Die Beklagten, welche auf dem Hamburger Immobilienmarkt unter anderem in der Umwandlung von Miet- in Eigentumswohnungen tätig sind, beanstanden ihre Bezeichnung als „Scientology-Firmen“ im Zusammenhang mit dieser Tätigkeit. [Die taz ist in diesem Verfahren die Klägerin, da sie gegen das angestrebte Verbot der Behauptungen sogenannte Feststellungsklage erhoben hatte, d. Red.] In einer Grafik des Mietervereins zu Hamburg von 1890 über von Scientologen geführte Immobilienfirmen werden die Geschäftsführer der Beklagten unter mehreren Unternehmen genannt, wie auch bei den übrigen dort genannten, derart charakterisierten Betrieben eine personelle Verflechtung untereinander ersichtlich ist [...].
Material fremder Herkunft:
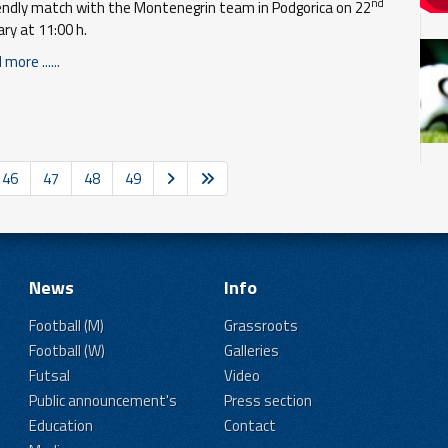
nd
iendly match with the Montenegrin team in Podgorica on 22
ary at 11:00 h.
more ......
46
47
48
49
News
Info
Football (M)
Grassroots
Football (W)
Galleries
Futsal
Video
Public announcement's
Press section
Education
Contact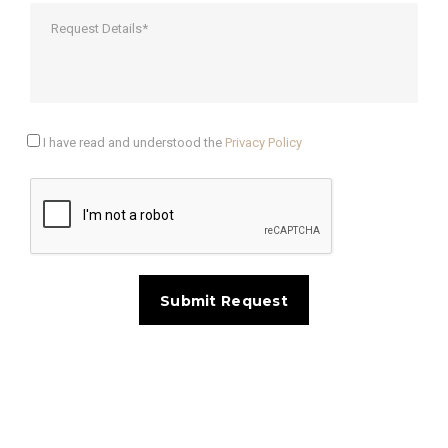
I have read and understood the
Privacy Policy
Angehörige der Scientology- Organisation sind nach ihrem eigenen Anspruch gehalten, die ideologischen und wirtschaftlichen Interessen der Organisation in jeder Lebenslage zu fördern, insbesondere deren Ideen und Managementprinzipien in Gesellschaft und Wirtschaft durchzusetzen. Die Innenministerkonferenz der Länder hat am 6. Mai 1994 die Scientology- Organisation als Bewegung bezeichnet, „die unter dem Deckmantel einer Religionsgemeinschaft Elemente der Wirtschaftskriminalität ... mit wirtschaftlichen Betätigungen vereint“, wobei der Schwerpunkt in der Wirtschaftskriminalität zu liegen scheine. Ihre Tätigkeit wird auch sonst in der Öffentlichkeit kritisch diskutiert.
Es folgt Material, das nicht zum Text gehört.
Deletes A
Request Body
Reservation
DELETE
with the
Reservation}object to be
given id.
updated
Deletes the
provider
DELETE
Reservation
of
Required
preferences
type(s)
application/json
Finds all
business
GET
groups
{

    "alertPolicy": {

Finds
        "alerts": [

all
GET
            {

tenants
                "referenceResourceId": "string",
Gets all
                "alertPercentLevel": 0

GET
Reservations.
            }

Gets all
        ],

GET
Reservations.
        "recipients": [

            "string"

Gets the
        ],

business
Den Beklagten wird nachgesagt, durch ständige Telefonanrufe zu jeder Tageszeit, unangemeldete Hausbesuche, kurz befristete Kaufangebote und der Drohung, die Wohnungen an eigenbedürftige Erwerbsinteressenten zu veräußern, die die Mieter dann ohne Abfindung hinaussetzen würden, diese unter Verzicht auf ihre Rechte zum Erwerb oder freiwilligen Auszug zu drängen.

Entscheidungsgründe

[...] Die beanstandete Berichterstattung ist von den Beklagten zu dulden, weil sie dadurch nicht rechtswidrig in ihrem Recht auf freie Entfaltung im Sinne der wirtschaftlichen Betätigung betroffen werden, da die Äußerung der Klägerin durch die Wahrnehmung berechtigter Interessen gedeckt ist.
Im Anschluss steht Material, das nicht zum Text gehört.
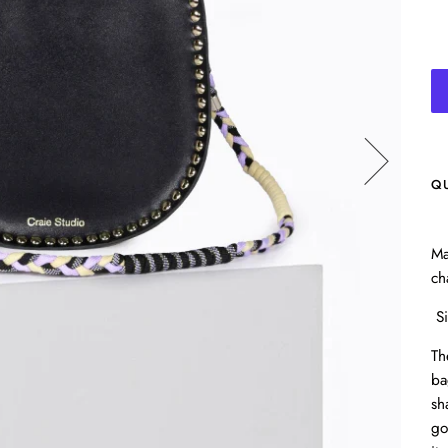
Q
Ma
ch
Si
Th
ba
sh
go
Zum Umfang der Äußerungsfreiheit hat das Kammergericht in seinem Urteil vom 9. März 19931 unter anderem ausgeführt:

„Der unbefangene Durchschnittsleser“

[...] Der Einfluß des Grundrechts der Meinungsfreiheit wird verkannt, wenn der Verurteilung eine Äußerung zugrunde gelegt wird, die so nicht gefallen ist, wenn ihr ein Sinn gegeben wird, den sie nach dem festgestellten Wortlaut objektiv nicht hat, oder wenn ihr unter mehreren objektiv möglichen Deutungen eine Auslegung gegeben wird, ohne die anderen unter Angabe überzeugender Gründe auszuschließen. Bedeutung und Tragweite der Meinungsfreiheit sind ferner verkannt, wenn eine Äußerung unzutreffend als Tatsachenbehauptung, Formalbeleidigung oder Schmähkritik eingestuft ist mit der Folge, daß sie dann nicht im selben Maße am Schutz der Grundrechte teilnimmt wie Äußerungen, die als Werturteil ohne beleidigenden oder schmähenden Charakter anzusehen sind2.“ Maßgebend für die rechtliche Beurteilung der Äußerungen ist zunächst das Verständnis des unbefangenen Durchschnittslesers3.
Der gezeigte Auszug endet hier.